Ethanol in gasoline rips off consumers
U.S. oil and natural gas producers are shattering records — recently overtaking Saudi Arabia and Russia to lead the world in crude oil production.
Fueled by advanced technology, the American energy resurgence is paying off for consumers and shielding U.S. markets from instability overseas.
But drivers may need extra cash to pay the mechanic if federal regulators keep forcing more ethanol into the fuel supply.
Multiple industries have long warned about the risks of higher-ethanol fuels like E15 (15 percent ethanol), which extensive testing shows can damage engines and fuel systems.
Nearly three out of every four vehicles on the road today are not designed for E15 gasoline, and a number of automakers have even said that E15 may cause damage that is not covered by warranties.
It’s not just cars. Consumer groups warn that E15 is incompatible with lawnmowers, motorcycles, ATVs, power equipment and boats, and many of these consumers opt for fuel that is entirely ethanol free (E0).
With so many drawbacks, who’s asking for more ethanol in fuel? Not consumers.
The Society of Independent Gasoline Marketers of America and National Association of Convenience Stores say “most retailers that sell E15 or E85 have seen minimal sales of these products.”
By contrast, “there’s a significant demand in the market” for “non-blended gasoline” or E0.
Availability of consumer-preferred lower ethanol fuel is at risk due to the Renewable Fuel Standard (RFS).
Finalized in 2007, before the U.S. energy revolution took off, the RFS requires the fuel industry to add more and more ethanol to the fuel supply each year, regardless of market demand.
The idea was to encourage a cheaper, local alternative to reduce reliance on fuel imports from overseas. Ten years and one U.S. energy revolution later, surging domestic crude oil production has taken care of the reduced imports goal.
As for cheaper energy, the math doesn’t add up for a higher ethanol mandate. Ethanol has less energy than gasoline, forcing drivers to fill up more often when using higher ethanol blends.
On top of that, the Congressional Budget Office projects gasoline prices could jump substantially unless the RFS mandate’s market-distorting impacts are reined in.
The RFS is more complicated than just warning drivers to stick with standard E10 fuel.
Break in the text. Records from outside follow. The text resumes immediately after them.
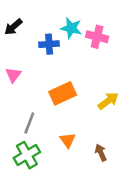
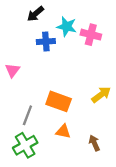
black arrow: (13, 27) -> (36, 14), moved
orange rectangle: (63, 93) -> (59, 101), moved, turned 45
orange triangle: (68, 140) -> (63, 131), turned -42

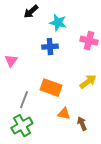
pink cross: (91, 35) -> (89, 41), moved
blue cross: (46, 42) -> (50, 47), moved
orange triangle: (63, 131) -> (64, 114), moved

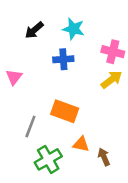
black arrow: (31, 12) -> (34, 30), moved
yellow arrow: (88, 82) -> (112, 80), moved
green cross: (22, 126) -> (48, 159), moved

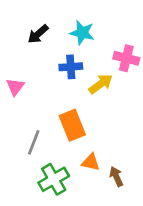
yellow arrow: (112, 80) -> (101, 84), moved
orange rectangle: (65, 111) -> (72, 125), turned 48

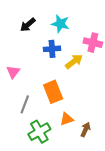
pink triangle: (15, 87) -> (13, 72), moved
orange triangle: (91, 162) -> (67, 119), turned -32
brown arrow: (116, 176) -> (86, 130), turned 48

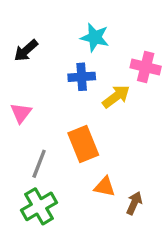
black arrow: (28, 25) -> (26, 51), moved
orange triangle: (67, 119) -> (105, 187), turned 32
green cross: (39, 132) -> (39, 206), moved

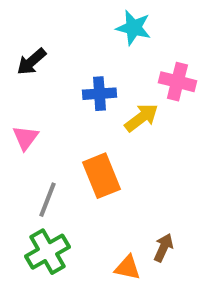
cyan star: (95, 37) -> (133, 28), moved
orange triangle: (105, 187) -> (127, 268), moved

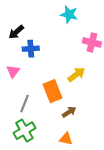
blue cross: (99, 94) -> (31, 49), moved
yellow arrow: (141, 118) -> (76, 75), moved
brown arrow: (163, 248) -> (69, 112), moved, turned 32

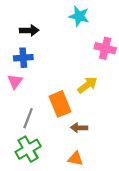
black arrow: (16, 32) -> (29, 30), moved, turned -140
blue cross: (31, 49) -> (23, 58), moved
brown arrow: (69, 112) -> (79, 128), turned -144

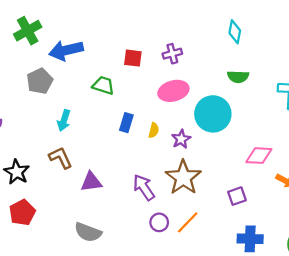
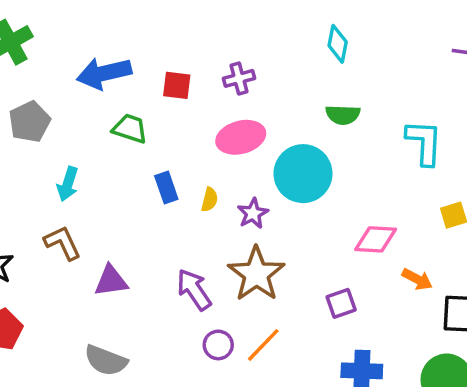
blue arrow: (66, 50) -> (104, 73), moved
blue rectangle: (126, 123) -> (166, 187), turned -36

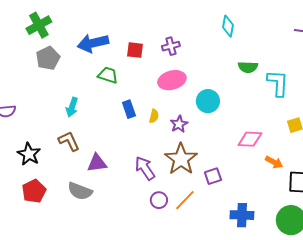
green semicircle: (343, 115) -> (248, 67), moved
gray pentagon: (30, 122) -> (48, 58), moved
cyan circle: (303, 174) -> (208, 101), size x0.7
purple square: (341, 303) -> (213, 176), moved
gray semicircle: (106, 361) -> (80, 191), moved

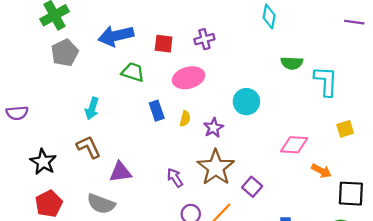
pink ellipse: (172, 80) -> (188, 78), moved
purple arrow: (145, 168) -> (175, 178), size x0.7
purple square: (213, 176) -> (252, 187), turned -30

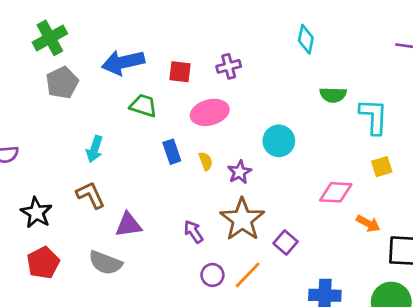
yellow semicircle: (185, 119) -> (206, 161), turned -35
yellow square: (345, 129) -> (382, 167), moved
For now, yearly ethanol volume requirements can be met while still leaving room — just barely — for E10 and E0.
Without reform, the RFS will eventually require more gallons of ethanol than the fuel supply can accommodate as E10.
In the nation that leads the world in oil and natural gas production, restricting consumer choice does not make sense.
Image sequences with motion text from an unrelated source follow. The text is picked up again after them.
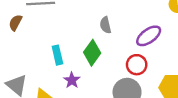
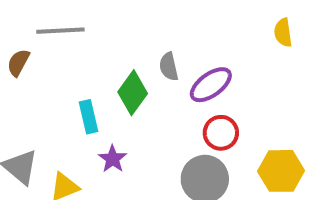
purple ellipse: (149, 36) -> (211, 85), moved
green diamond: (92, 53) -> (133, 93), moved

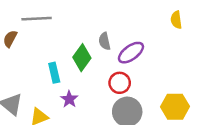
red circle: (221, 133) -> (120, 83), moved

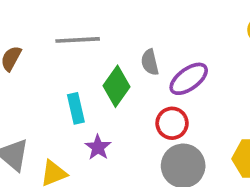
gray line: (37, 19) -> (78, 40), moved

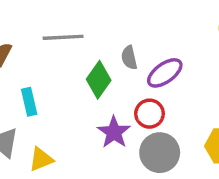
cyan rectangle: (76, 108) -> (29, 102), moved
purple star: (98, 147) -> (114, 132), moved, size x1.4

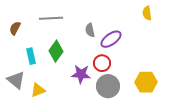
green diamond: (99, 80) -> (56, 51), moved
purple star: (114, 132) -> (81, 74), turned -30

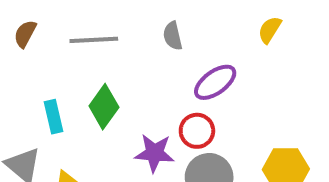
yellow semicircle: (147, 13) -> (270, 30), moved, turned 40
brown semicircle: (15, 28) -> (25, 34), moved
gray semicircle: (90, 30) -> (173, 36), moved

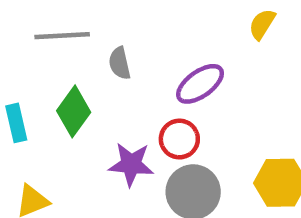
gray semicircle: (173, 36) -> (120, 63), moved

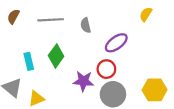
gray semicircle: (120, 63) -> (86, 25), moved

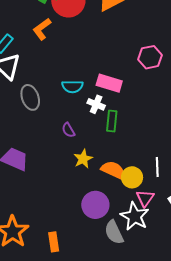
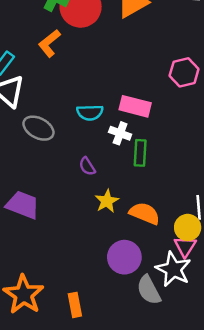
gray ellipse: (30, 97) -> (38, 128), turned -40
yellow circle: (132, 177) -> (188, 227), moved

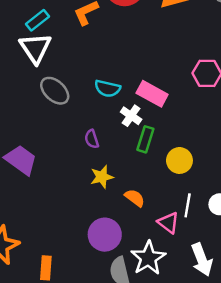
orange semicircle: (145, 213) -> (135, 198), size x0.7
yellow circle: (188, 227) -> (179, 160), moved
pink triangle: (185, 246) -> (168, 223), moved, turned -40

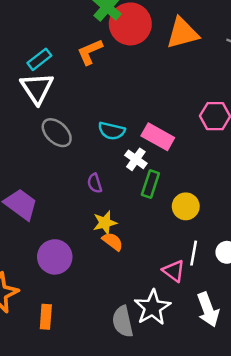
orange semicircle: (135, 198) -> (113, 241), moved
purple circle: (105, 235) -> (55, 257), moved

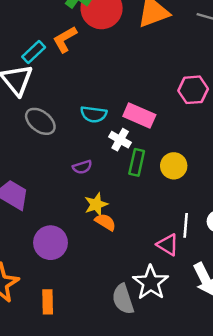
cyan rectangle: (39, 59) -> (34, 52), moved
purple semicircle: (95, 183) -> (82, 167), turned -84
yellow circle: (186, 206) -> (174, 166), moved

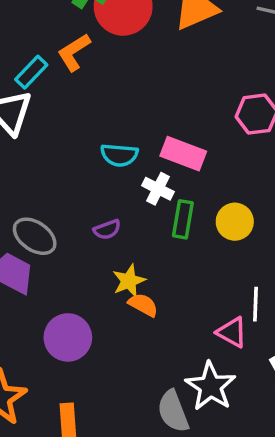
gray ellipse: (40, 121) -> (35, 236), moved

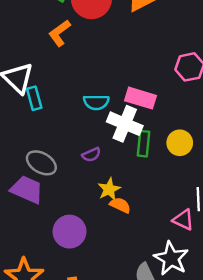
cyan rectangle: (31, 72) -> (34, 98), moved, turned -55
white cross: (158, 189) -> (125, 124), size x1.6

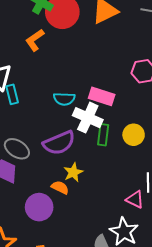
purple semicircle: (91, 155) -> (59, 143), size x2.0
orange semicircle: (120, 205) -> (60, 187), moved

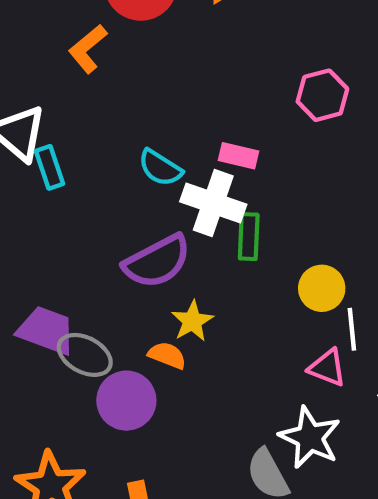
pink rectangle: (102, 96) -> (239, 156), size x0.7
cyan semicircle: (64, 99) -> (160, 168), turned 35
yellow circle: (134, 135) -> (322, 288), moved
gray ellipse: (17, 149) -> (85, 355), moved

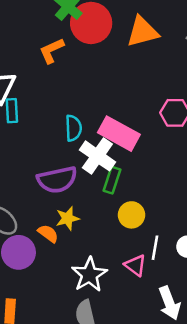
pink rectangle: (239, 156) -> (119, 134), size x1.8
cyan semicircle: (160, 168) -> (73, 128), turned -140
yellow circle: (322, 288) -> (131, 215), moved
white star: (310, 438) -> (89, 275), moved

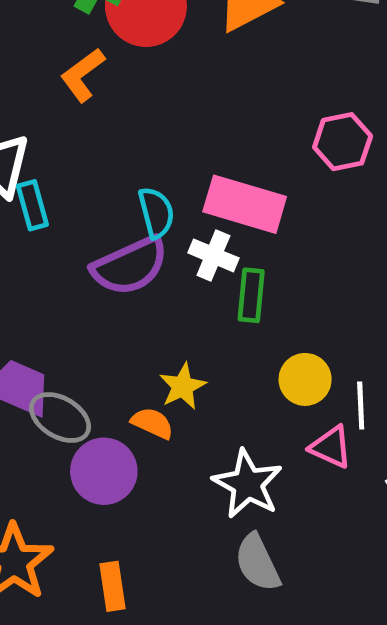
white cross: (97, 156) -> (213, 255), size x0.7
purple semicircle: (57, 180) -> (130, 266), moved
yellow circle: (131, 215) -> (305, 379), moved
It makes even less sense when you factor in the broad swath of collateral damage unleashed by government ethanol policy.
Higher ethanol blends from corn generate unintended consequences at every step from the farm to the fuel tank.
Environmental organizations, anti-hunger groups, wildlife protection activists, grocers, restaurant owners and producers of poultry, pork and beef — all have spoken out against the RFS with concerns ranging from environmental and habitat protection to increased food prices and elevated costs for farmers and ranchers.
The outdated, bureaucratic boondoggle that is the RFS should be a prime target for the White House, which has energetically pursued regulatory reforms, achieving real benefits for families and businesses.
But the Trump administration may be headed in the wrong direction on ethanol, supporting policies that would push even more E15 ethanol into gas tanks.
To its credit, the White House is taking a close look at ethanol policy, convening several stakeholder meetings to find compromise reforms that will satisfy ethanol supporters and everyone else.
Boosting prospects for success is the fact that RFS reform is one of the rare issues that enjoys support from both Republicans and Democrats in Congress.
But when it comes to smart ethanol policy, political parties shouldn’t matter. The only label that matters is “consumer.”
Are policymakers changing ethanol policy to protect consumers’ engines, wallets and fuel choices?
If the answer is “no,” Washington should go back to the drawing board. It’s time to stand up for consumers and fix the broken RFS once and for all.
Frank J. Macchiarola is Group Director of Downstream and Industry Operations for the American Petroleum Institute.